Creating mechanisms to share awareness information has become a valuable way to support coordination in collaborative systems. Awareness mechanisms provide opportunities for individuals to gain an understanding of the work of other group members, and then to use this information in order to coordinate activities across the group. Individual actions can be related to the activities of the group as a whole.
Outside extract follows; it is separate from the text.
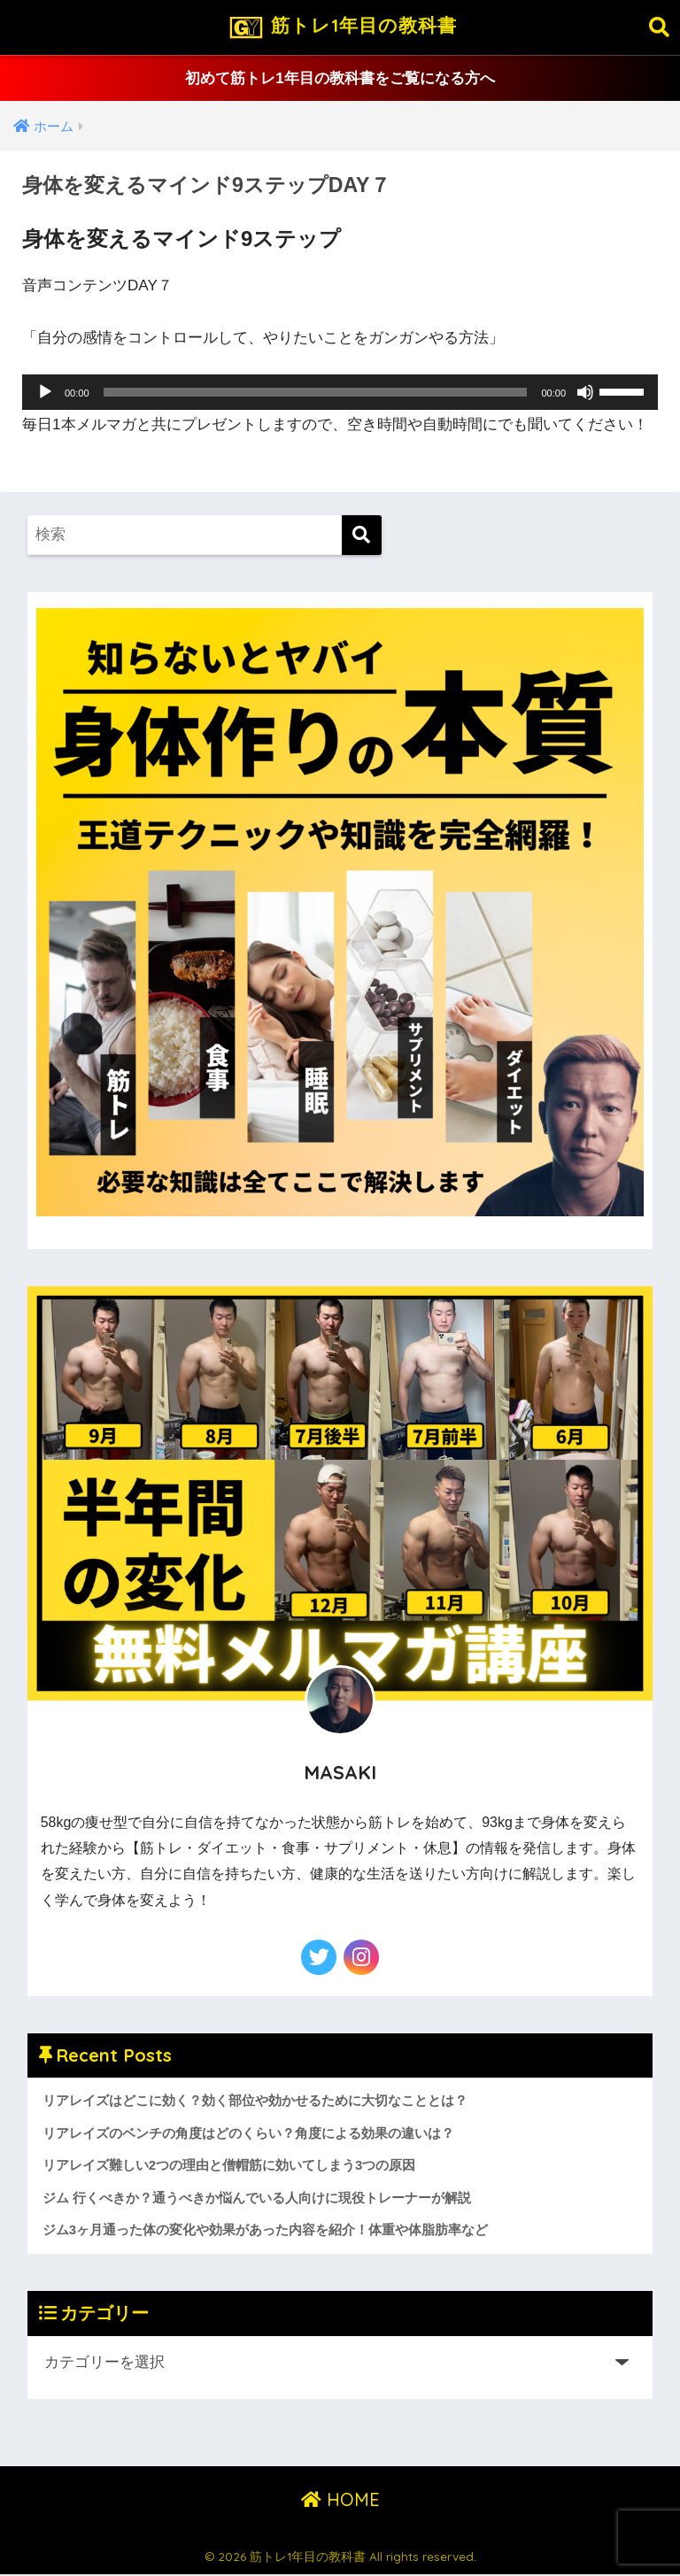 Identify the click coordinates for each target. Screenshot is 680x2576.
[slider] (316, 393)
The provision of awareness information isn't just a neat hack; it's theoretically motivated, and those motivations also point to new opportunities. Although awareness support has largely been explored in the context of synchronous collaborative systems, the same factors which motivate its support also argue for the support of awareness information in other areas. I have argued that it is time to explore awareness information more generally. In particular, I have discussed avenues for the exploration of awareness information in two other domains--in asynchronous collaboration, and in single-user interactive systems.

References

  1. Victoria Bellotti and Yvonne Rogers, "From Web Press to Web Pressure", Proc. CHI'97, Atlanta, GA, Mar 1997.
  2. Alan Borning and Mike Travers, "Two Approaches to Casual Interaction over Computer and Video Networks", Proceedings of CHI'91, New Orleans, April, 1991.
  3. Graham Button and Paul Dourish, "Technomethodology: Paradoxes and Possibilities", Proc. of CHI'96,Vancouver, Canada, May 1996.
  4. Paul Dourish, "Accounting for System Behaviour: Representation, Reflection and Resourceful Action", Proc. Computers in Context, Aarhus, Denmark, August 1995.
  5. Paul Dourish, "Open Implementation and Flexibility in Collaborative Toolkits", PhD thesis, Department of Computer Science, University College London, June 1996.
  6. Paul Dourish and Victoria Bellotti, "Awareness and Coordination in Shared Workspaces", Proc. of CSCW'92, Toronto, November 1992.
  7. Paul Dourish and Sara Bly, "Portholes: Supporting Awareness in a Distributed Work Group", Proceedings of CHI'92, Monterey, May 1992.
  8. Christian Heath and Paul Luff, "Collaboration and Control: Crisis Management and Multimedia Technology in London Underground Line Control Rooms'', Computer Supported Cooperative Work, 1(1-2), pp. 69-95, 1992.
  9. Carl Gutwin, Mark Roseman and Saul Greenberg, "A Usability Study of Awareness Widgets in a Shared Workspace Groupware System", Proc. of CSCW'96, Boston, Mass., November 1996.
  10. Will Hill, James Hollan, Dave Wroblewski and Tim McCandless, "Edit Wear and Read Wear", Proceedings of CHI'92, Monterey, May 1992.

Biographical Information

Paul Dourish is a senior research scientist at Apple Research Labs in Cupertino, California. He is investigating software architectures for interactive systems which support fluid, improvised activity. Before coming to Apple, he worked at the Rank Xerox Research Centre (EuroPARC), where he worked on a variety of projects in collaboration and multimedia communication. In 1990-1, along with Sara Bly, he developed the Portholes distributed awareness service as part of the RAVE media space. His research interests include metalevel software architectures, collaborative work and the relationship between social and design sciences.

Notes

[1] In fact, I think the distinction between synchronous and asynchronous systems is essentially spurious, and simply an artifact of the architectural approaches we have become accustomed to using. Real work moves freeling between different degrees of synchrony and coordination.